Von Hubert Mooser, Bern

Kommt die EU der Schweiz in Sachen fremde Richter entgegen, wie der EDA-Staatssekretär und sein Chef Didier Burkhalter vermuten lassen? Bundesrat Schneider-Ammann hegt Zweifel.

Mont Vully, nördlich des Murtensees: Der Ort, wo der Bundesrat nach der Sommerpause eine weitere Klausur zum Thema EU durchführte, war wohl mit Bedacht gewählt. Von diesem Hügel hat man einen weiten Blick auf die Alpen, auf den Jura, aber auch auf den Neuenburgersee, den Bieler- und den Murtensee. Ein idealer Flecken, um über ein dorniges Dossier wie die Verhandlungen mit der EU zu reden.

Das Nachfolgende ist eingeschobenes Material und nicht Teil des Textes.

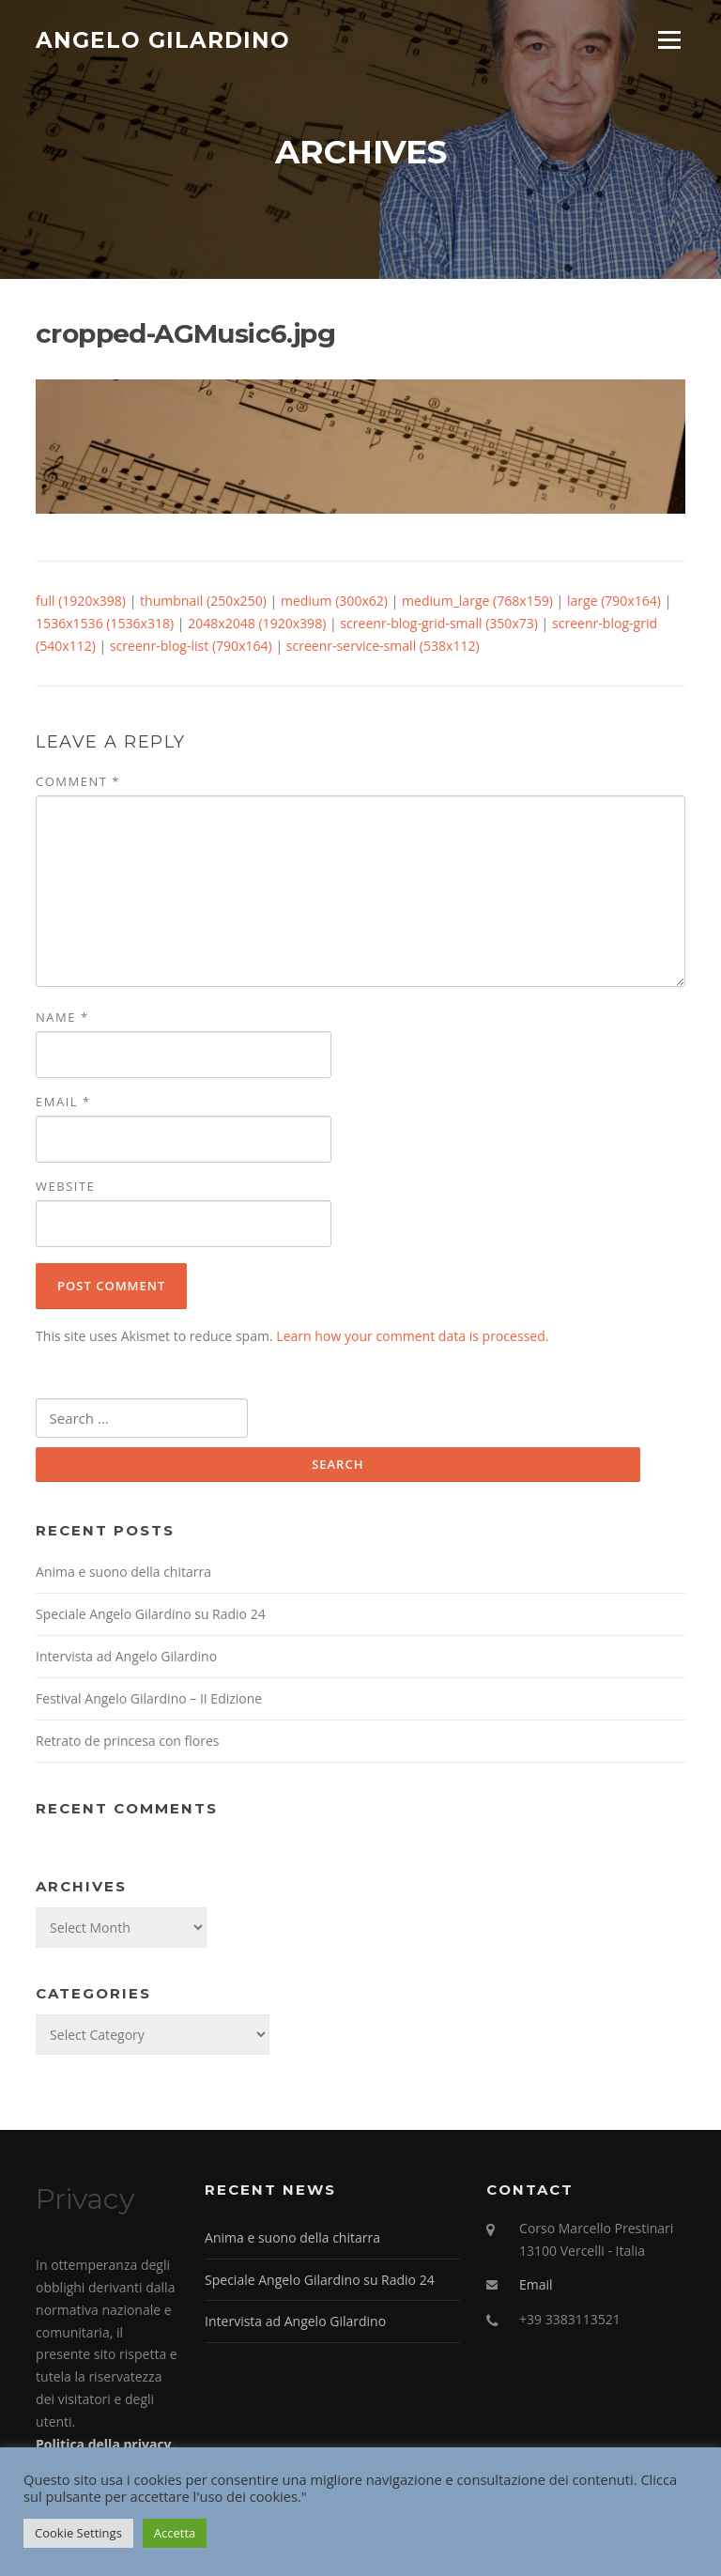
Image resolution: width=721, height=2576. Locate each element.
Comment (78, 784)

Aber am Ende der Sitzung war die Ratlosigkeit des Bundesrats über die bilateralen Verhandlungen zu einem institutionellen Abkommen und Umsetzung der Masseneinwanderungs-Initiative mit der EU noch grösser als vor der Sitzung. Gestiegen ist wegen des Rahmenabkommens auch der Druck auf den Staatssekretär im Departement für auswärtige Angelegenheiten (EDA), Chefunterhändler Yves Rossier. Es geht um die Übernahme von EU-Recht, einen gemeinsamen Mechanismus zur Streitbeilegung und eine Gerichtsinstanz, die in Streitfällen entscheiden soll.

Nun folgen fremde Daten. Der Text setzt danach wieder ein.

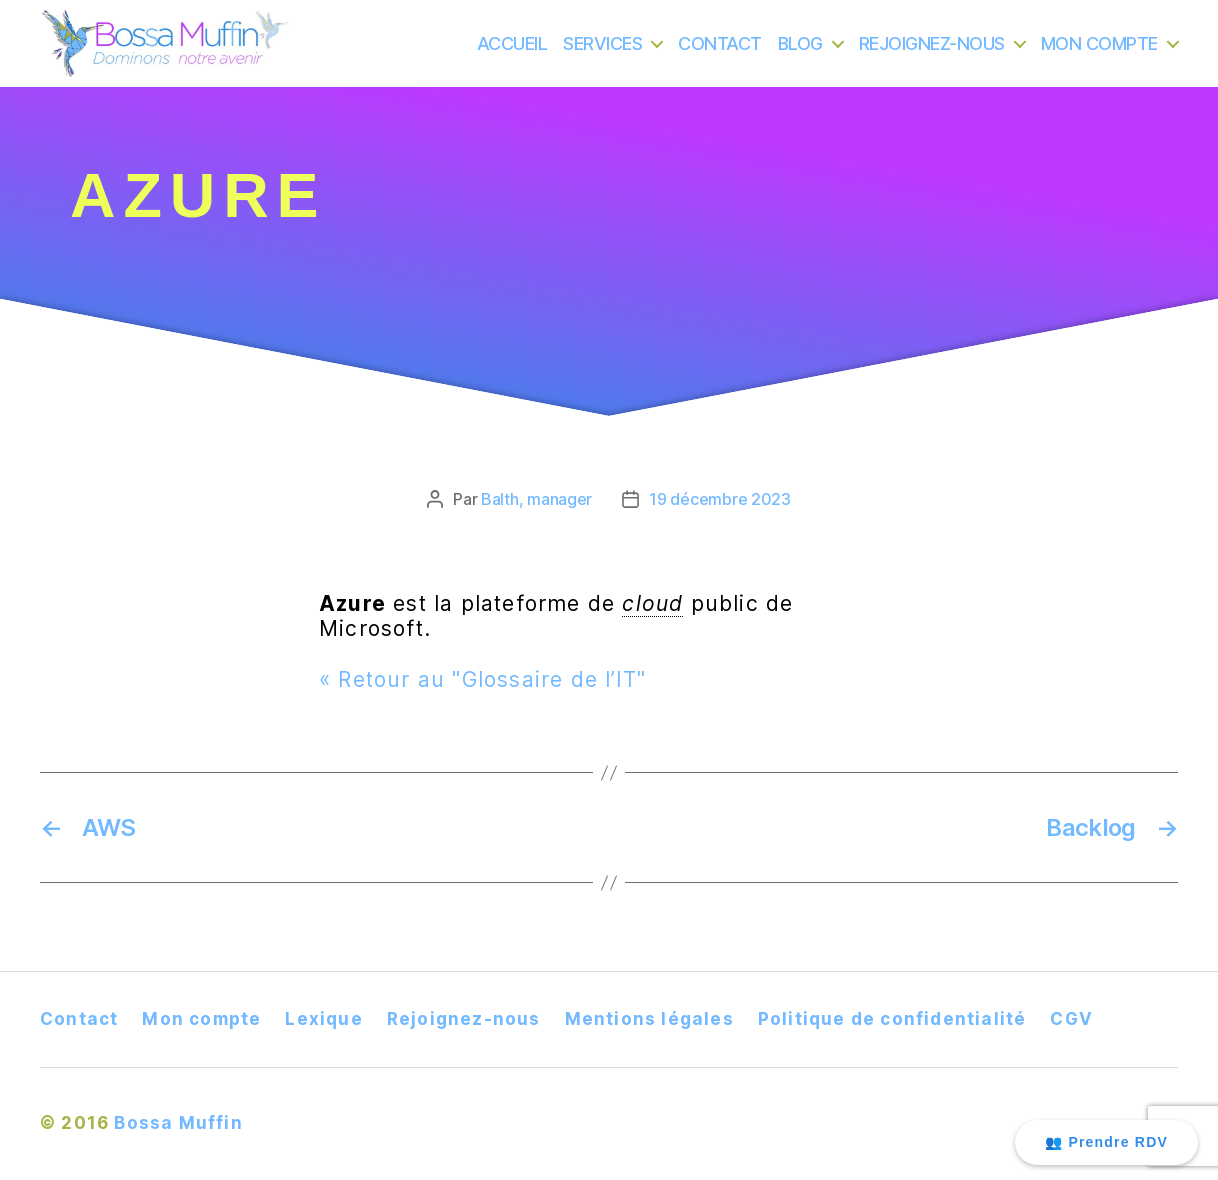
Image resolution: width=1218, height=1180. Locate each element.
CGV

Kritik wegen Schönfärbereien

Die Sitzung auf dem Mont Vully zeigte vor allem eines: Die Situation ist verfahrener als sie Bundespräsident Didier Burkhalter und vor allem Staatssekretär Yves Rossier bisher darstellten. Bis im September wollte Rossier, der sich mit dem EU-Chefunterhändler gut versteht, möglichst viele Probleme lösen. Der EU-Funktionär übernimmt im September eine neue Aufgabe. Es sieht aber nicht danach aus, als könnte Rossier bis zu diesem Zeitpunkt den gordischen Knoten durchschlagen.

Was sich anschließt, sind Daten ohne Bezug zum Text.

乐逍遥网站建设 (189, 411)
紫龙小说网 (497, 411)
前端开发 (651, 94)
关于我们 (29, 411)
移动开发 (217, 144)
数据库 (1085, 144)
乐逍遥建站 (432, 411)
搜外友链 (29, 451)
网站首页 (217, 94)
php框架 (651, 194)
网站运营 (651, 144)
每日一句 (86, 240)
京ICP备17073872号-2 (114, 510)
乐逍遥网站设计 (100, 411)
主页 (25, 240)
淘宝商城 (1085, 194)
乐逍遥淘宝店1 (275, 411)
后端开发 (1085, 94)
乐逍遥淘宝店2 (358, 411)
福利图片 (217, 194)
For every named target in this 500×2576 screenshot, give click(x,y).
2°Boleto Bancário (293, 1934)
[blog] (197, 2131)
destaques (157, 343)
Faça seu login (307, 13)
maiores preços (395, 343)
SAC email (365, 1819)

Wie mehrere voneinander unabhängige Quellen der BaZ bestätigten, hätten die Bundesräte auf dem Mont Vully fest­stellen müssen, dass die EU-Verhandlungen entgegen dem von Staatssekretär Rossier und auch von Didier Burkhalter verbreiteten Optimismus «meilenweit» von einer Lösung entfernt seien. Und dass die EU-Unterhändler Entscheide des EU-Gerichtshofs auch für die Schweiz als bindend ansehen. Burkhalter und Rossier taten bisher so, als sei Brüssel einverstanden, wenn der Europäische Gerichtshof in Streitfällen eine Art Gutachterposition einnehme.

Wirtschaftsminister Johann Schneider-Ammann, Burkhalters Parteikollege, nährte vor allem die Zweifel am bisherigen Verlauf der Verhandlungen. Gestützt auf ein Gespräch, das seine Staatssekretärin für Wirtschaft, Gabrielle Ineichen- Fleisch, mit dem EU-Chefunterhändler David O’Sullivan vorgängig geführt hatte, widersprach der Wirtschaftsminister der bisherigen Dar­stellung, dass die EU in Sachen Europäischem Gerichtshof der Schweiz entgegenkomme.

Weil Staatssekretär Rossier in der Öffentlichkeit in den vergangenen Wochen genau diesen Eindruck erweckt habe, hätten mit Ausnahme von EDA-Chef und Bundespräsident Didier Burkhalter alle Bundesräte Vorbehalte gegenüber Rossier geäussert, heisst es in verschiedenen Departementen. Die BaZ hat das EDA mit dem Sachverhalt konfrontiert. Eine Reaktion blieb jedoch aus. Auch im Staatssekretariat für Wirtschaft (Seco) bekam man keine Antwort auf die Frage, weshalb Ineichen-Fleisch mit O’Sullivan gesprochen habe. Wollte das Wirtschaftsdepartement die bisherigen Angaben aus dem EDA nachprüfen?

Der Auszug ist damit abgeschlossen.